SIMON: And they just realized it would be next to impossible to get anybody to be able to run these calculations effectively.

 

MONIKA BICKERT: When we were building that framework we did a lot of tests, and we saw sometimes that it was just too hard for our reviewers to implement a more detailed policy consistently. They just couldn't do it accurately. So we want the policies to be sufficiently detailed to take into account all different types of scenarios, but simple enough that we can apply them consistently and accurately around the world. And the reality is anytime that the policies become more complicated, we see dips in our consistency.

 

SIMON: What Facebook's trying to do is take the First Amendment, this high-minded, lofty legal concept and convert it into an engineering manual that can be executed every four seconds for any piece of content from anywhere on the globe.
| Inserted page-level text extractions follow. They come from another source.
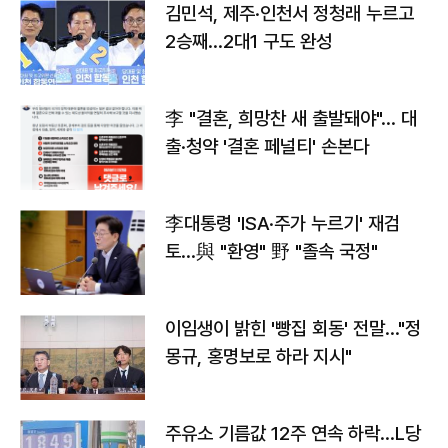
김민석, 제주·인천서 정청래 누르고
2승째…2대1 구도 완성
李 "결혼, 희망찬 새 출발돼야"… 대
출·청약 '결혼 페널티' 손본다
李대통령 'ISA·주가 누르기' 재검
토…與 "환영" 野 "졸속 국정"
이임생이 밝힌 '빵집 회동' 전말…"정
몽규, 홍명보로 하라 지시"
주유소 기름값 12주 연속 하락…L당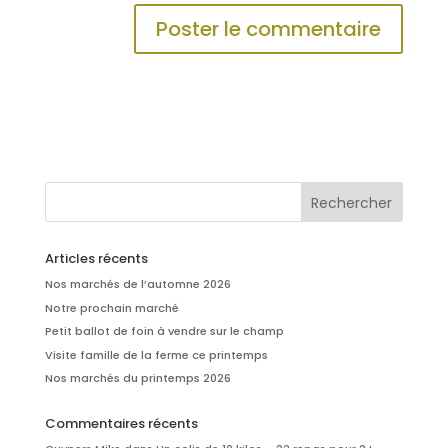
Articles récents
Nos marchés de l’automne 2026
Notre prochain marché
Petit ballot de foin à vendre sur le champ
Visite famille de la ferme ce printemps
Nos marchés du printemps 2026
Commentaires récents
And when you've got to move that fast, sometimes justice loses.

 

MONIKA BICKERT: That's the -- that's the tension here. And I just want to make sure I emphasize that these policies, they're not gonna please everybody. They often don't please everybody that's working on the policy team at Facebook. But if we want to have one line that we enforce consistently, then it means we have to have some pretty objective black and white rules.

 

JAD: But when we come back, those rules ...

 

ROBERT: They get toppled.

 

JAD: Jad.

 

ROBERT: Robert.

 

JAD: Radiolab.

 

ROBERT: Back to Simon Adler.

 

JAD: Facebook.

 

ROBERT: Free speech.

 

SIMON: So as we just heard before the break, Facebook is trying to do two competing things at once. They're trying to make rules that are just, but at the same time can be reliably executed by thousands of people spread across the globe in ways that are fair and consistent. And I would argue that this balancing act was put to the test April 15th, 2013.

 

[NEWS CLIP: The strike, with the Koran demands ...]

 

[NEWS CLIP: Hey, Carlos, I'm so sorry. We have some breaking news, otherwise I wouldn't cut you off so abruptly. Carlos ...]

 

SIMON: Monday, the 15th, 2013, just before three in the afternoon two pressure cooker bombs rip through the crowd near the finish line of Boston Marathon. And as sort of the dust begins to settle ...

 

[ARCHIVE CLIP, man: Oh, my God!]

 

SIMON: ... people like springing into action. This one man in a cowboy hat sees this spectator who's been injured, picks him up, throws him in a wheelchair. And as they're pushing him through this sort of ashy cloud, there's this photographer there and he snaps this photo. And the photo shows that the runner in the cowboy hat and these two other people pushing this man, who his face is ashen from all of the debris, his hair is sort of standing on end and you can tell that actually the force of the blast and then the particles that got in there are actually holding it in this sort of wedge shape. And one of his legs is completely blown off, and the second one is blown off below the knee other than the femur bone sticking out and then sort of skin and muscle and tendons. It's horrific. Meanwhile ...

 

[NEWS CLIP: From the CBS Bay Area studios ...]

 

SIMON: ... on the other side of the country.

 

[NEWS CLIP: KPIX-5 News.]

 

FACEBOOK EMPLOYEE: I remember snippets of the day.

 

SIMON: Facebook employees were clustering around several desks staring at the computer screens, watching the news break.

 

[NEWS CLIP: And this has occurred just in the last half hour or so.]

 

FACEBOOK EMPLOYEE: I have memories of watching some of the coverage.

 

[NEWS CLIP: Chilling new images just released of the Boston bombings.]

 

FACEBOOK EMPLOYEE: I remember seeing the photo published online. And it wasn't long after that someone had posted it on Facebook.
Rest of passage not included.